[Collected data]
--- START ---
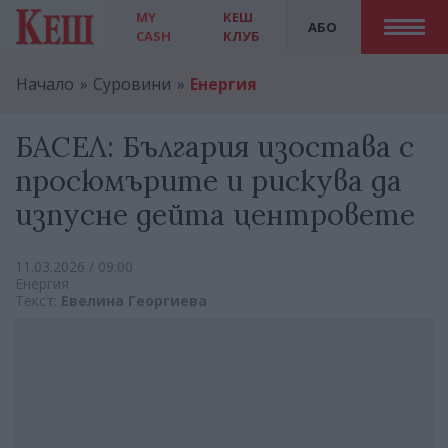
MY
КЕШ
АБО
CASH
КЛУБ
Начало
Суровини
Енергия
БАСЕЛ: България изостава с
просюмърите и рискува да
изпусне дейта центровете
11.03.2026 / 09:00
Енергия
Текст:
Евелина Георгиева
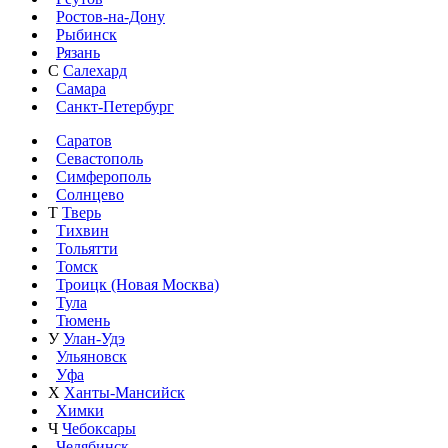
Ростов-на-Дону
Рыбинск
Рязань
С
Салехард
Самара
Санкт-Петербург
Саратов
Севастополь
Симферополь
Солнцево
Т
Тверь
Тихвин
Тольятти
Томск
Троицк (Новая Москва)
Тула
Тюмень
У
Улан-Удэ
Ульяновск
Уфа
Х
Ханты-Мансийск
Химки
Ч
Чебоксары
Челябинск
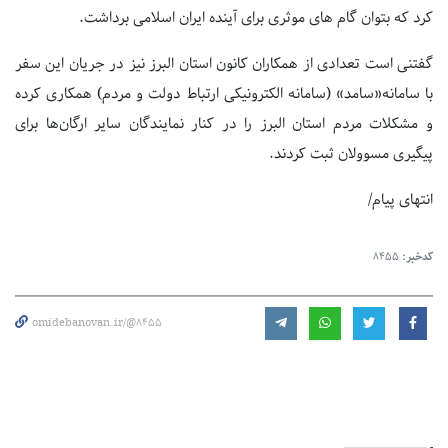
کرد که بتوان گام های موثری برای آینده ایران اسلامی برداشت.
گفتنی است تعدادی از همکاران کانون استان البرز نیز در جریان این سفر
با سامانه«سامد» (سامانه الکترونیکی ارتباط دولت و مردم) همکاری کرده
و مشکلات مردم استان البرز را در کنار نمایندگان سایر ارگان‌ها برای
پیگیری مسوولان ثبت کردند.
انتهای پیام/
کدخبر:
8455
omidebanovan.ir/@8455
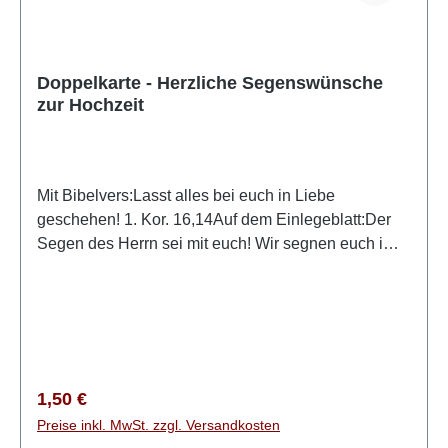
Doppelkarte - Herzliche Segenswünsche
zur Hochzeit
Mit Bibelvers:Lasst alles bei euch in Liebe
geschehen! 1. Kor. 16,14Auf dem Einlegeblatt:Der
Segen des Herrn sei mit euch! Wir segnen euch im
Namen des Herrn! Psalm 129,8Mit Briefumschlag in
Klarsichthülle
Regulärer Preis:
1,50 €
Preise inkl. MwSt. zzgl. Versandkosten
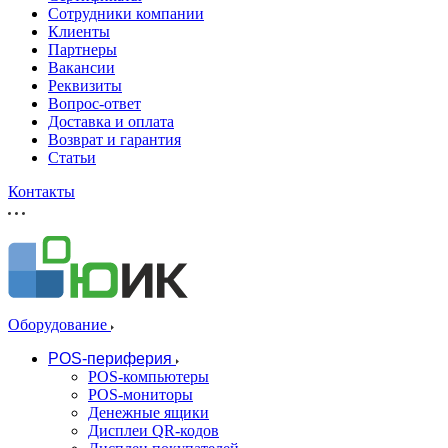
Сотрудники компании
Клиенты
Партнеры
Вакансии
Реквизиты
Вопрос-ответ
Доставка и оплата
Возврат и гарантия
Статьи
Контакты
Оборудование
POS-периферия
POS-компьютеры
POS-мониторы
Денежные ящики
Дисплеи QR-кодов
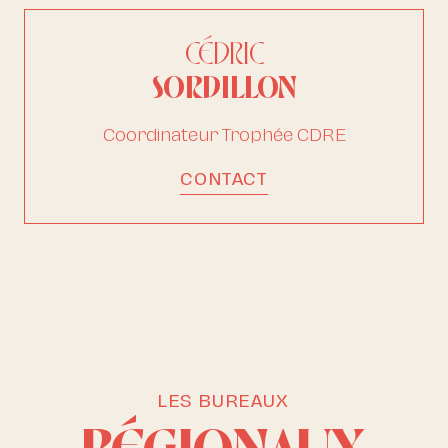
CÉDRIC
SORDILLON
Coordinateur Trophée CDRE
CONTACT
LES BUREAUX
--- END ---
Work order: The lines to set down run from the line with "کرد که بتوان" up to and including the line with "zur Hochzeit" in the entries above. Reproduce them exactly, with no pictures.

Answer space:
کرد که بتوان گام های موثری برای آینده ایران اسلامی برداشت.
گفتنی است تعدادی از همکاران کانون استان البرز نیز در جریان این سفر
با سامانه«سامد» (سامانه الکترونیکی ارتباط دولت و مردم) همکاری کرده
و مشکلات مردم استان البرز را در کنار نمایندگان سایر ارگان‌ها برای
پیگیری مسوولان ثبت کردند.
انتهای پیام/
کدخبر:
8455
omidebanovan.ir/@8455
Doppelkarte - Herzliche Segenswünsche
zur Hochzeit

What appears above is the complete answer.